Thanks for the email Jim, the renderings, and the information. It will allow me to understand your vision and give you the best recommendations I can.
So, if you are building this for show use, anything can be done because expectations are about fit, finish and accomplishing your vision. Love the photoshops, it looks incredible. I need to be the devil’s advocate though. 19’s on a late model ghia, that is going to be tough. You really only have 7″ total width to play with, so finding a wheel that fits exactly, before paint is key to the entire equation. Air Ride and high performance are polar opposites. High performance applications need stability, firmness, less sway and body roll. Air Ride is plush, soft, floats like a butterfly, etc. But if you are building a show car, totally bitchin’! In my opinion, you will need to go one route or the other if you have expectations of one or the other, as having both is not an option.

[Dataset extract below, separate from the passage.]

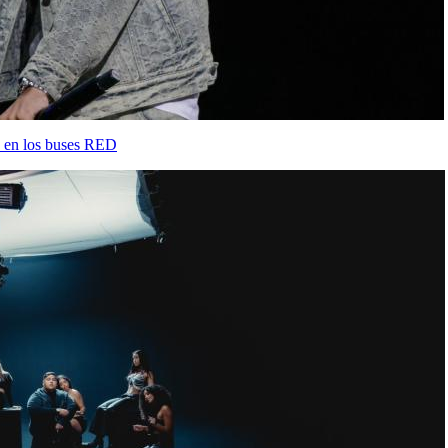
 y en los buses RED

My opinion, 4″ Narrowed PRObuilt Beam with air ride, front and rear disc brakes in a porsche bolt pattern and a mild 1914cc and below engine. This is one route. The other route, 4″ Narrowed PRObuilt beam with adjustable shocks, big BAD Series Brakes, adjustable shocks in the rear and the big 220 horse engine. Both are cool in their distinctive looks but function completely different.
What do you think?
Pete Skiba – Founder & COO
In retrospect, 220 ponies really would be over-kill for a 95% show Ghia. Realistically, am I going to spend 100’s of hours getting the body perfect to hit the road and beat the snot out of it? I’m guessing that 1914 would produce what, 110 – 120HP? Still a drivable VW. Probably save a couple grand on the engine build as well. I’ll need that, as I’m really stuck on the 19’s and I’m certain I’ll have to get them custom made.
Here’s what they suggested…
Performer Chassis – $2500 Deposit – $24,500.00 as you see it
I first braced the doors with some 2X4’s and metal strips, not pretty but it works and was cheap. Luckily there is no pressure on them after raising the body and the heater channels look to be free of rust.
I used 4×4’s, some I had laying around from a deck/fence project that took priority over working on the car earlier in the month. I used 8′ lengths for the lower sections and 6’5″ for the width to allow wider tires when I eventually get to that point. The vertical pieces are 2′ (the OP later said he would add 4 inches to those 2 foot sections) and allowed the pan to almost completely clear the body with the front suspension attached. I removed that and put it on dolly’s a bit lower that allowed full clearance.